Hmmm…Was du hier beschreibst, passt vor allem auf die schwarze Romantik. Es gab doch auch die schwärmerischen, naturverbundenen Romantiker, die durchaus positive und manchmal kitschige Werke produzierten.

Wiener Blut
Gast
Wiener Blut

Ja, hier. Der Schwärmer bin ich. Für mich ist die Romantik vor allem eine schöne auf: Scheiternde Demokratie und Freiheits Versuche in Deutschland und Frankreich zB die in Kaiserreichen, Nationalismus, Militarismus, Kriegen etc enden. Auf den Dampfhammer der Industrialisierung, der die Uhren schneller drehen lässt, die Landschaften stark verändert, zu Aus- Einwanderungswellen führt, und die Gesellschaft stärker in arm und reich spaltet (Stahlbaron mit Villa, und armer Bergmann der nur 35 im Schnitt wird) als je zuvor. Gleichzeitig macht die Wissenschaft große Sprünge, muss sich aber mit ihren Kritikern auseinander setzen. Und die Welt wird globaler denn je, mit der Folge das global mehr ausgebeutet wird denn je per Eisenbahn, Dampfschiff und Schutztruppen. Das sind übrigens die gleichen Gründe aus denen ich heute Romantiker, und politischer Mensch bin, die parallelen sind oft erschreckend. Ich komme da übrigens immer zu anderer Musik aus der Epoche…. nein, nicht Giuseppe Verdis Gefangen Chor aus Aida ;), sondern zB https://youtu.be/LSaTUym_Hm8 Am besten trifft die Romantik auf Deutschland geschaut aber https://youtu.be/B2AxOS9ACE4, und zu guter Letzt https://youtu.be/WJ_Xb317h3w. Alles herrlich und herzlich romantische Lieder.

Tanzfledermaus
Autor

Ich dachte da vor allem auch an die zahlreichen Dichter, die ihre Geliebte, die Natur und ihre Gestalten in sehr schwärmerischer, bildreicher und zum Teil sehr verniedlichender Sprache verewigt haben á la „munter murmelndes Bächlein“, „freudig springendes Rehlein“, „taubetropftes Rosenknösplein“ usw .

das H.Gen
Autor

Ein paar schön Zitate über die Romantik:

„Das Klassische nenne ich das Gesunde und das Romantische das Kranke.“
Johann Wolfgang von Goethe, Maximen und Reflexionen, Nr. 1031

„Das Wesen der Romantik ist die Ungewissheit.“
Oscar Wilde

„Jedesmal, wenn die Romantik sich einer Sache bemächtigt und Gloriolen um sie webt, dann ist deren Zeit schon vorüber, und die Sehnsucht nur macht aus der Erinnerung einen wünschenswerten Zukunftstraum.“
Carl von Ossietzky

„Romantik.
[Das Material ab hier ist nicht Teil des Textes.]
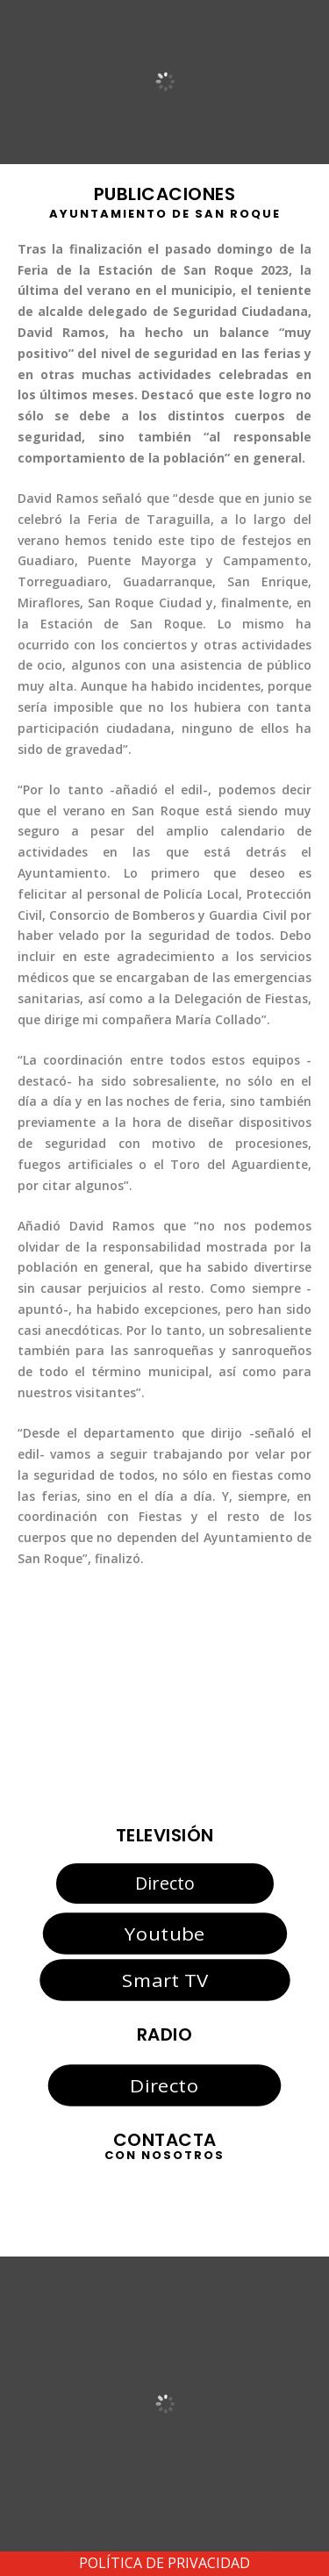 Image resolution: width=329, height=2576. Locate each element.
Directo (165, 1883)
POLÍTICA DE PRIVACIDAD (164, 2562)
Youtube (164, 1933)
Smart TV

Alle Romane, wo wahre Liebe vorkommt, sind Märchen – magische Begebenheiten.“
Novalis, Fragmente

„Romantik ist die innere Veranlagung, Dinge zu sehen, die es nicht gibt.“
Sandra Paretti

Robert
Webmaster

Ich hoffe, die Romantik behält ihren Stellenwert innerhalb der Szene, so wie ihr es nach Außen tragt. Neulich arbeitete ich an einem Projekt, dass die WGT-Geschichte aufgreift und las begeistert, wie „romantisch“ man bei der Entstehung und Entwicklung des WGT romantisch gewesen zu sein scheint. Ich hatte mir sehr gewünscht, dass es noch romantische Seelen gibt. Vielleicht kann man ja dann doch von einem Lebensgefühl sprechen. Dinge zu sehen, die es nicht, find ich schon mal ein guter Anfang.

Gruftfrosch
Gast
Gruftfrosch

Tanzfledermaus, hast du jetzt z.B. die Bilder von Spitzweg im Kopf?

Tanzfledermaus
Autor

@ Gruftfrosch:
Nein, Spitzweg kenne ich zwar (der „einsame Poet“ hing während meiner Kindheit bei uns an der Wand), aber ich dachte da vor allem an Dichter, weil ich mich mit der positiv-romantischen Malerei weniger beschäftigt habe als mit Werken von Caspar David Friedrich u.ä. düster-romantischen Malern.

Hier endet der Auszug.